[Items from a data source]
::::

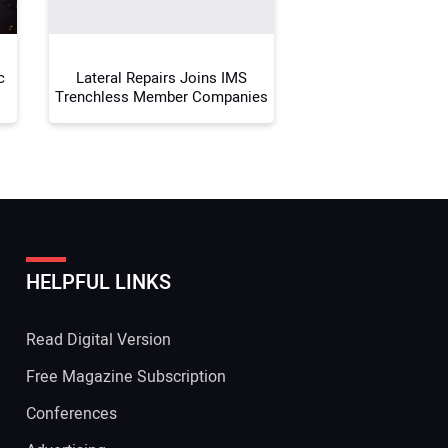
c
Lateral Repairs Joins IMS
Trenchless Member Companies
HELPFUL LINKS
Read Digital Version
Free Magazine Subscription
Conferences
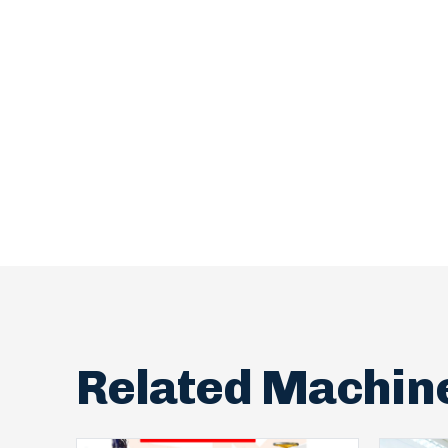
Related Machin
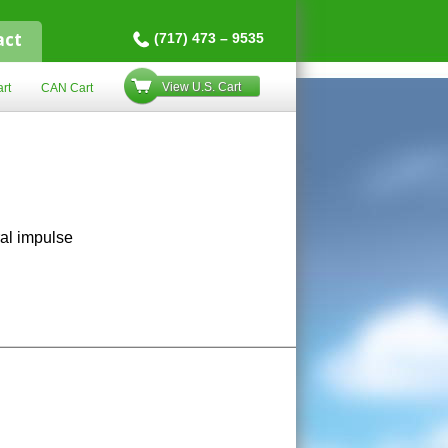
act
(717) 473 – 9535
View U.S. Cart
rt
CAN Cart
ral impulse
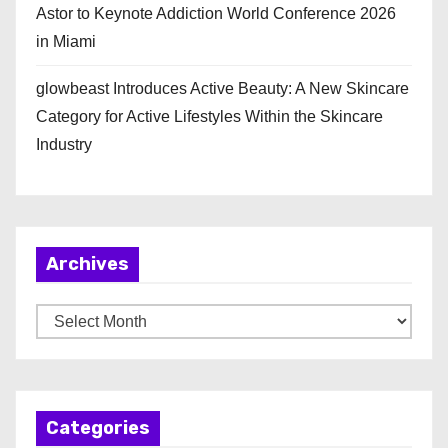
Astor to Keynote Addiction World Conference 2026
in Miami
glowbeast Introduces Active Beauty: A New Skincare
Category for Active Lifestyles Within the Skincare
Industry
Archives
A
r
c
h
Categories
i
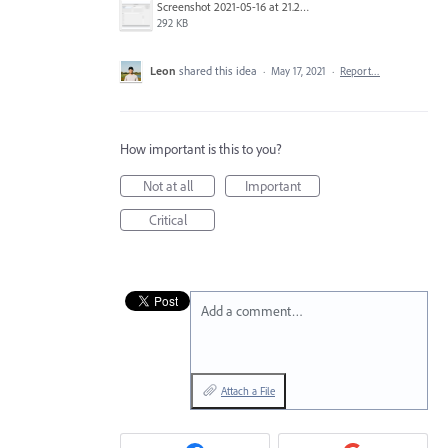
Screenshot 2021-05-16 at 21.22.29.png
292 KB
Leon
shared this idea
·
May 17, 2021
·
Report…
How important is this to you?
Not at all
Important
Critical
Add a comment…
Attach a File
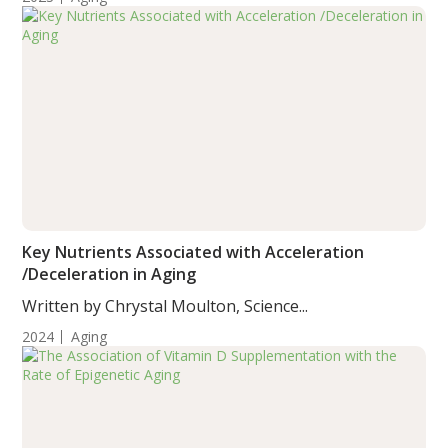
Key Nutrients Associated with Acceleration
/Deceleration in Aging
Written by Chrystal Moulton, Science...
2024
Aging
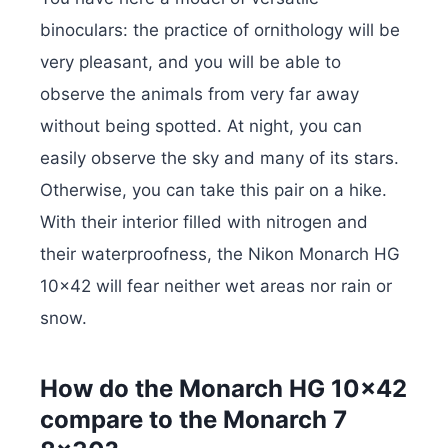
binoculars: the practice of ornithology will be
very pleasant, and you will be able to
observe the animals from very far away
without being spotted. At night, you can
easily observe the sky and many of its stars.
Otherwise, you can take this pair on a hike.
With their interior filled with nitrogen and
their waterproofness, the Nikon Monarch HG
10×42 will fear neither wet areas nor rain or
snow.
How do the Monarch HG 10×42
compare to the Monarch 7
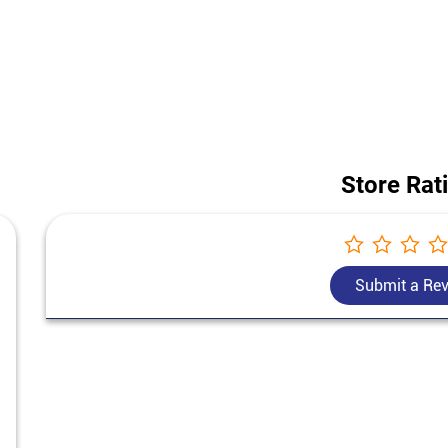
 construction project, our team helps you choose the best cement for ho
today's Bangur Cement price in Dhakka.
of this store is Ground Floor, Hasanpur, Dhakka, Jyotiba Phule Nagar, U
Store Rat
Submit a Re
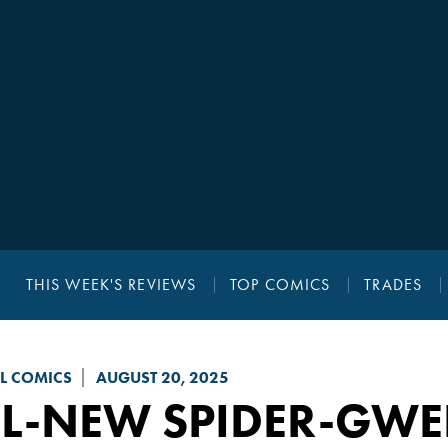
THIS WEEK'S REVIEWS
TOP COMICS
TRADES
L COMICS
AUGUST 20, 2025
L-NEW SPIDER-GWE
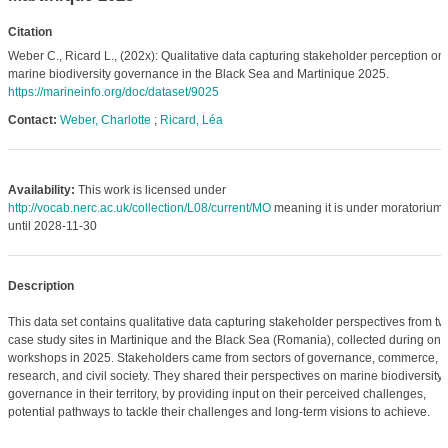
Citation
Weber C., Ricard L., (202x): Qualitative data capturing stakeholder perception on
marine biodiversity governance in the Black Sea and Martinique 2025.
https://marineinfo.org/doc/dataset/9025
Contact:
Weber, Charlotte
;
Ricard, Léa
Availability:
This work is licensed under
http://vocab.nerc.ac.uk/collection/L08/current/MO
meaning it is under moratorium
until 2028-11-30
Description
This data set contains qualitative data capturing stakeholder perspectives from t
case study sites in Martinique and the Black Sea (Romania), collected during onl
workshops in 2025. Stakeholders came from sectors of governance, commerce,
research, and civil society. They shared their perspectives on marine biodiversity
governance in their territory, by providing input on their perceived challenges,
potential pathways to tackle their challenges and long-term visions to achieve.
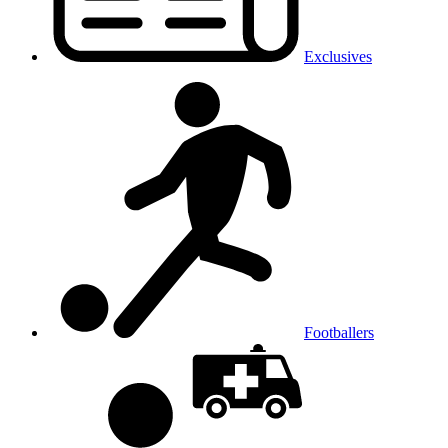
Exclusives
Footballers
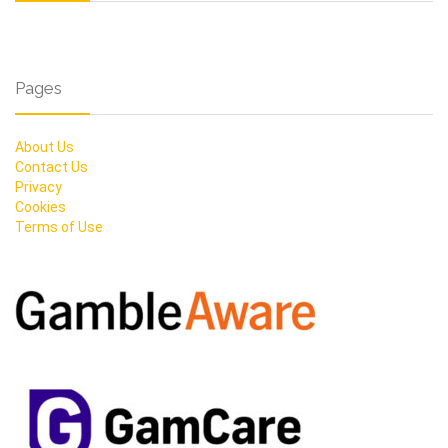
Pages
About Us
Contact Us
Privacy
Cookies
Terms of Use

::::

Go through the records above and copy every line with the word "Weber".

Weber C., Ricard L., (202x): Qualitative data capturing stakeholder perception on
Weber, Charlotte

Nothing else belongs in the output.